▶ _WORK REQUEST_: Wherever the word "PeduliLindungi" appears in a line of the records, copy that line.
(DATA Opens)
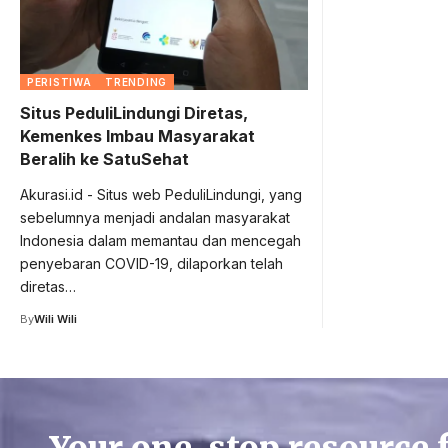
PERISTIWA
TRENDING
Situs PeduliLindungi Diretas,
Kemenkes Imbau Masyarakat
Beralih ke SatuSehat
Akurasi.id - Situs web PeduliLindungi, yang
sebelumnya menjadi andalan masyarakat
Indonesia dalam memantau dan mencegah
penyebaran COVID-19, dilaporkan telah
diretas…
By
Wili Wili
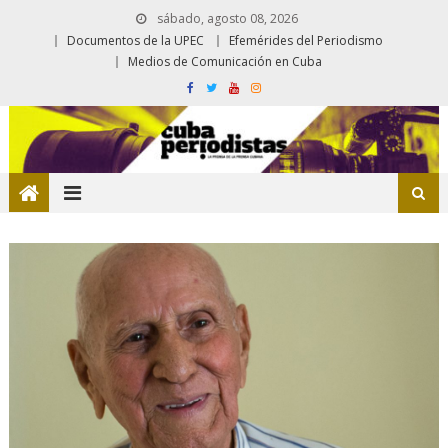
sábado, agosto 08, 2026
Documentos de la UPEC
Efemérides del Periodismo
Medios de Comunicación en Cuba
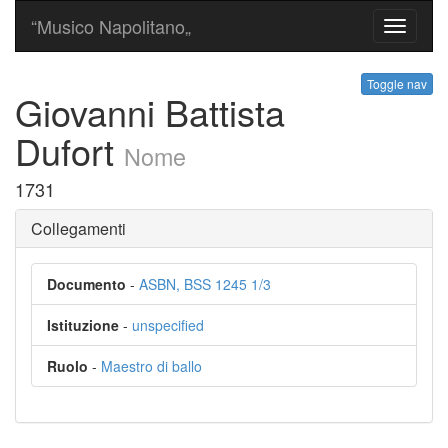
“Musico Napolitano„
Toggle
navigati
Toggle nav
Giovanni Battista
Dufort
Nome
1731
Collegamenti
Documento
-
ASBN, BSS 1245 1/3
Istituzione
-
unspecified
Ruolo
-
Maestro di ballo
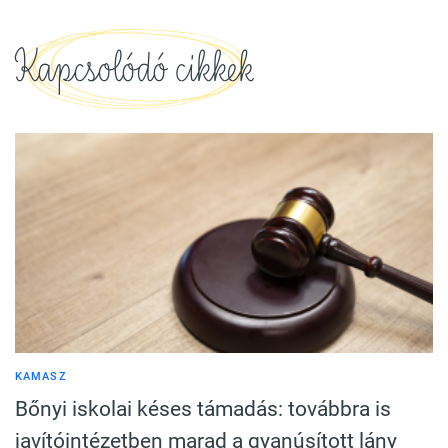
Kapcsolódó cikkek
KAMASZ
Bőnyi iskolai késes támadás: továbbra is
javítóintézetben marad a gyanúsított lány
(DATA Closes)
▶ _REPLY_:
Situs PeduliLindungi Diretas,
Akurasi.id - Situs web PeduliLindungi, yang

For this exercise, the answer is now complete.